The new award, to be given by the Tony Administration Committee, which also determines the recipients of Lifetime Achievement Awards, Special Tonys and the Tony Honors, will annually recognize an individual from the theatrical community who has given significant volunteer time and effort on behalf of one or more charitable organizations. It is modeled in part after the Motion Picture Academy's Jean Hersholt Humanitarian Award.
Isabelle Stevenson devoted more than half her life to the American Theatre Wing, first joining the board of directors in the mid-1950s. She was named President in 1966, following the death of Helen Menken, and at a time of great turmoil for the organization.
"At the time Isabelle become President of the Wing, the future of the organization was very uncertain," said current ATW executive director Howard Sherman. "The Wing's largest program, the Professional Theatre School, had been closed in 1965 and indeed even before she passed away, Helen Menken had been seeking to step down from her role given the pressures of the position. Had Isabelle not stepped up, for what was initially thought of as an interim term, the Wing might well have ceased to exist."
That interim term became a 32-year tenure as President, followed by five years as Chairman - entirely as a volunteer. Isabelle's love of the theatre, born of her days as a specialty dancer in vaudeville, with credits on three continents (including a performance for the Queen in the 1920s), meshed perfectly with the mission of ATW.
Isabelle Stevenson could be said to be the mother of the modern Tony Awards, since in her then-new role as president of the American Theatre Wing, it was Stevenson who forged the agreement with the League of New York Theatres (now The Broadway League) which led to the Tonys first national broadcast in 1967. While there had been national radio broadcasts since the inception of the awards, as well as New York City telecasts (typically after the 11 pm news) since the 50s, the Tonys fully took their place alongside the Oscars, Emmys and Grammys when they were seen on ABC-TV on March 26, 1967. After 10 years shifting between networks, the Tonys found a permanent home at CBS, where they have been seen since 1978.
The Tonys, of course, were named for another American Theatre Wing Chairman, Antoinette Perry, who led the organization during World War II, passing away in 1946. Originally an actress, Perry was one of the earliest women directors on Broadway, with more than a dozen credits including plays by Clare Booth Luce and Preston Sturges; her greatest success, the comedy Harvey, was in the midst of a four-year run when she died.
Stevenson herself became a national figure through her own annual appearance on the Tonys, in the so-called "Wing Minute." Elegantly attired, and often accompanied by a well-known stage star (Frank Langella notably swept her off her feet in what turned out to be her final appearance), Stevenson took the stage each year to remind the audience that the Tonys sprang from the good work of the Wing, including the student programs and the "Working in the Theatre" broadcasts which had been initiated under her leadership.

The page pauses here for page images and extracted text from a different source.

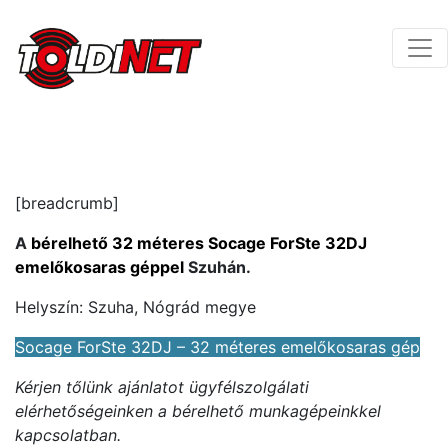
[breadcrumb]
A
bérelhető 32 méteres Socage ForSte 32DJ
emelőkosaras géppel
Szuhán.
Helyszín: Szuha, Nógrád megye
Socage ForSte 32DJ – 32 méteres emelőkosaras gép
Kérjen tőlünk ajánlatot ügyfélszolgálati
elérhetőségeinken a bérelhető munkagépeinkkel
kapcsolatban.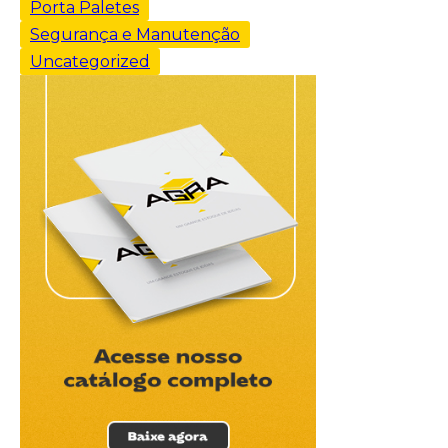
Porta Paletes
Segurança e Manutenção
Uncategorized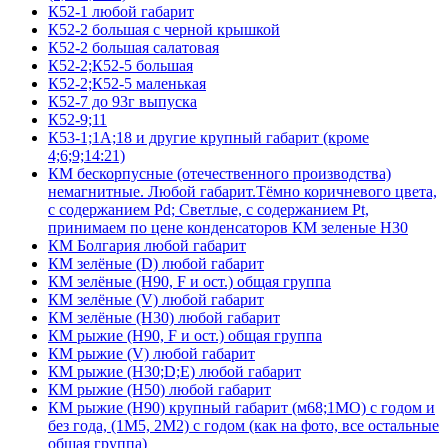
К52-1 любой габарит
К52-2 большая с черной крышкой
К52-2 большая салатовая
К52-2;К52-5 большая
К52-2;К52-5 маленькая
К52-7 до 93г выпуска
К52-9;11
К53-1;1А;18 и другие крупный габарит (кроме
4;6;9;14:21)
КМ бескорпусные (отечественного производства)
немагнитные. Любой габарит.Тёмно коричневого цвета,
с содержанием Pd; Светлые, с содержанием Pt,
принимаем по цене конденсаторов КМ зеленые Н30
КМ Болгария любой габарит
КМ зелёные (D) любой габарит
КМ зелёные (H90, F и ост.) общая группа
КМ зелёные (V) любой габарит
КМ зелёные (Н30) любой габарит
КМ рыжие (H90, F и ост.) общая группа
КМ рыжие (V) любой габарит
КМ рыжие (Н30;D;E) любой габарит
КМ рыжие (Н50) любой габарит
КМ рыжие (Н90) крупный габарит (м68;1МО) с годом и
без года, (1М5, 2М2) с годом (как на фото, все остальные
общая группа)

"In the couple of weeks since the establishment of the Isabelle Stevenson Award was first made public, the response has been extraordinary on two fronts," said Sherman. "Many people have called or written to say how particularly fitting it is to tie Isabelle's name to an award for service, since she was an exemplar of what a volunteer could achieve for a cause and an organization. In addition, people have already begun to make suggestions of individuals that the Tony Administration Committee might consider for the very first award, demonstrating the sheer number of people in the theatre community who are giving their time in the service of good causes. I think Isabelle would be proud."
What They Said Pulitzer Prize-winning playwright Lanford Wilson discussing "The Talley Trilogy" (Fifth of July, Talley's Folly, Talley and Son) on Downstage Center, October 2008:
"When I started out, I was going to write about five plays that took place there, during various wars ? I ended up doing two from the second world war and one from Vietnam. Then Terrence McNally wrote a wonderful play, and in it you were at a producer's house on opening night. He's opened an incredible bomb and at one point the producer answers the phone and says, "No, Lanford, she won?t talk to you. She?s sick of the Talleys. Everybody is," and hangs up. It got this huge laugh - and I realized I was pretty sick of them too, at that moment."
Do You Know...
Which 2008 Tony®, winner once wrote the song "Gary Come Home" for an episode of SpongeBob Square Pants....?
Need a hint? This 2008 Tony®, winner spent years, before becoming a Broadway sensation, traveling through Europe trying to "find the real." Click here for the answer.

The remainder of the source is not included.